Por Joe Ferguson

La Estrella de Tucsón

La llamada al teléfono celular del concejal de la ciudad de Tucsón Steve Kozachik se realizó durante un foro de la alcaldía por la noche, con el mensaje de que el Monasterio Benedictino estaba nuevamente por encima del límite de capacidad para familias migrantes.

No era la primera vez que el demócrata de Tucsón recibía la llamada desde que el monasterio comenzó a acoger a los refugiados en enero, y como señala Kozachik, no será la última.

Al final de la noche, 45 migrantes caminarían a dos cuadras del refugio improvisado para pasar la noche en la oficina del Distrito 6 de Kozachik, durmiendo en catres.

“Obviamente, no es lo ideal”, dijo Kozachik, señalando que su oficina tiene duchas y tres baños separados. “Cuarenta y cinco personas nos llevaron al máximo, pero ¿cuál es la alternativa?”.
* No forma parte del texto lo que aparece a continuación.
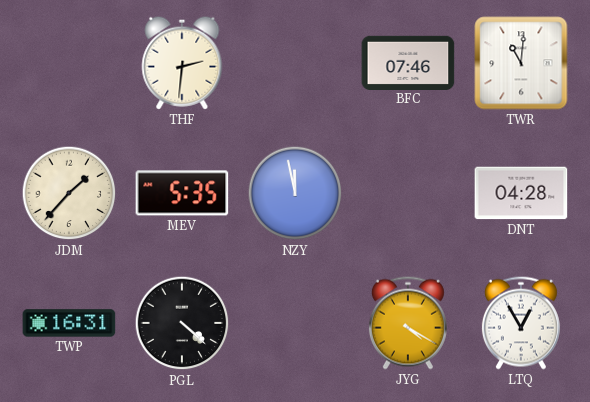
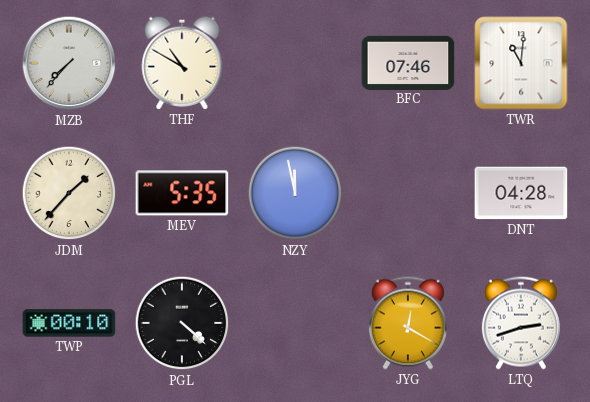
MZB: none -> 7:37
THF: 2:31 -> 10:50
TWP: 16:31 -> 00:10
JYG: 4:20 -> 12:20
LTQ: 12:55 -> 2:42
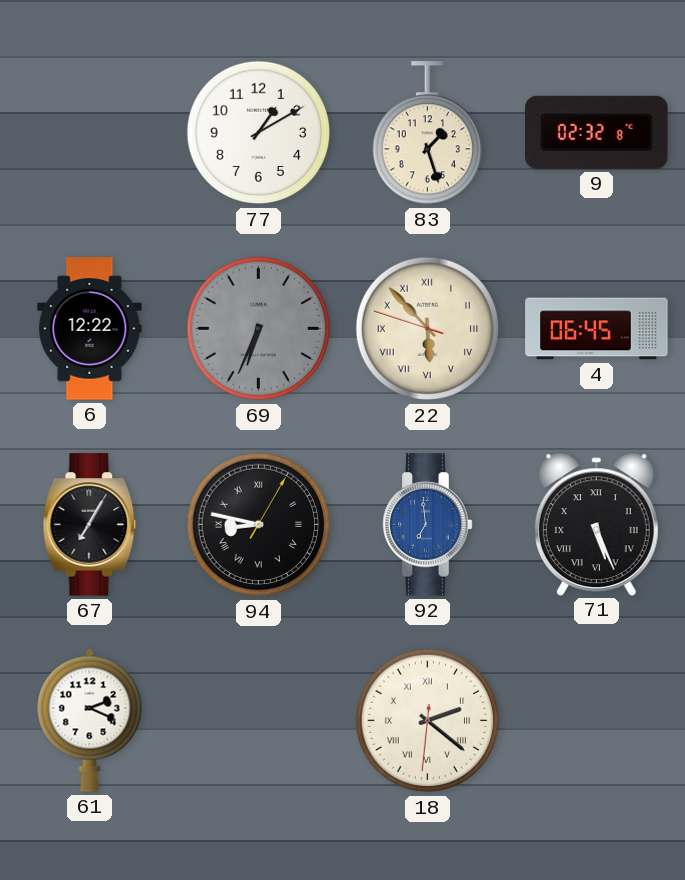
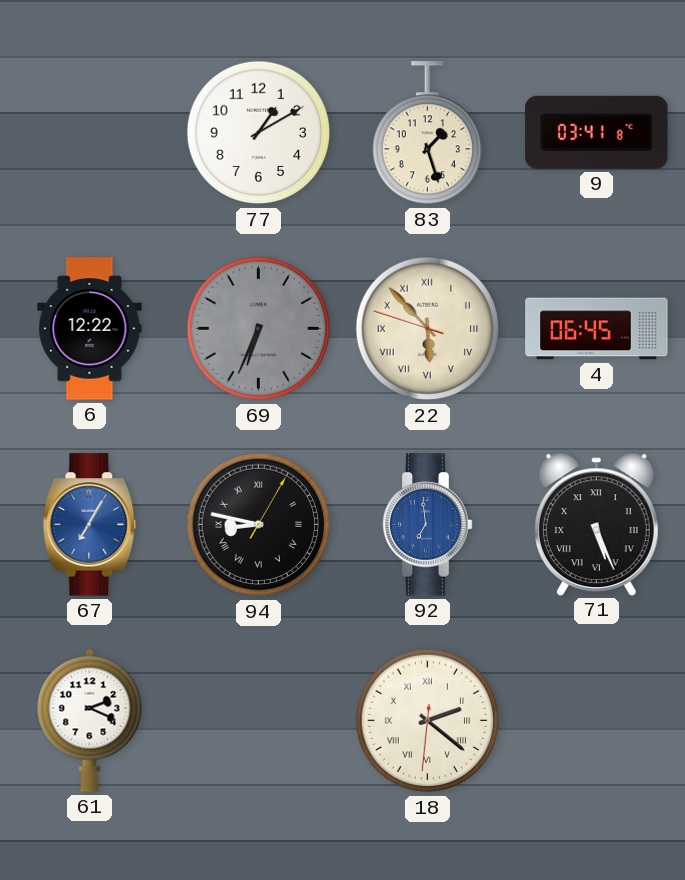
9: 02:32 -> 03:41
67 dial: black -> blue
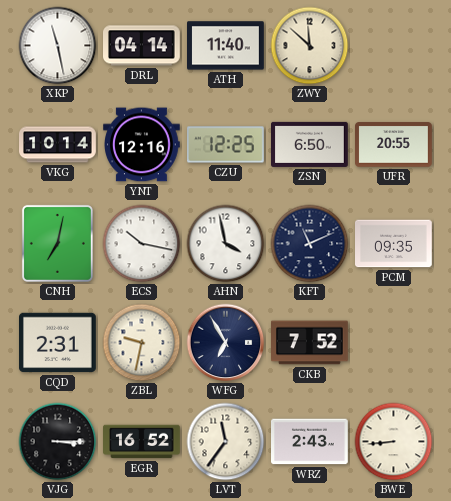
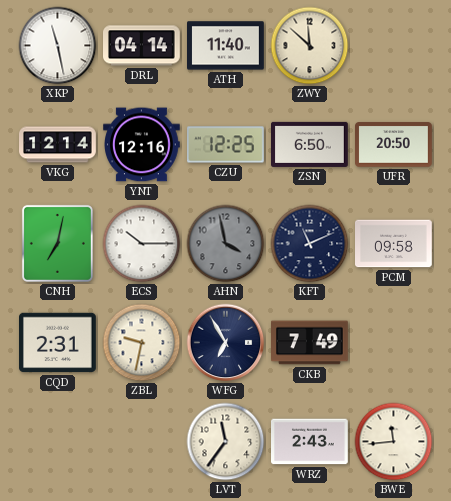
VKG: 10:14 -> 12:14
UFR: 20:55 -> 20:50
ECS: 10:17 -> 10:15
AHN dial: white -> grey
PCM: 09:35 -> 09:58
CKB: 7:52 -> 7:49
VJG: 3:15 -> none
EGR: 16:52 -> none
BWE: 8:44 -> 11:44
No fue la primera vez que Kozachik abrió su oficina para migrantes. Es uno de los muchos albergues que surgieron en los vecindarios mientras las iglesias y organizaciones sin fines de lucro intentan absorber el número récord de migrantes que buscan asilo.

El día siguiente, Kozachik predijo que decenas de inmigrantes llamarían a la oficina de su distrito para otra noche, diciendo que se espera que el ICE y la Patrulla Fronteriza dejen a muchos migrantes en los próximos días.

“No hay un final particular a la vista”, dijo.

El que estos refugios provisionales sean técnicamente legales varía de un caso a otro. Por ejemplo, varias iglesias que acogen a migrantes en Tucsón tienen cocinas comerciales y baños adecuados.

Convertir una oficina distrital en un refugio es más bien una zona gris.

Los funcionarios de la ciudad dijeron que en el corto plazo, la decisión de Kozachik de abrir temporalmente la oficina de su distrito para las familias migrantes no viola los códigos de la ciudad. El jueves por la tarde, el Departamento de Bomberos de Tucsón aprobó una exención para el sitio, diciendo que la oficina cumple con las normas de seguridad y salud para albergar hasta a 200 personas.

Kozachik está preparado para ser criticado por su decisión, pero dice que la alternativa es permitir que las familias migrantes, que a menudo viajan con niños, puedan valerse por sí mismas en las calles de la ciudad este verano.

Las seis oficinas distritales están aceptando donaciones para las familias migrantes.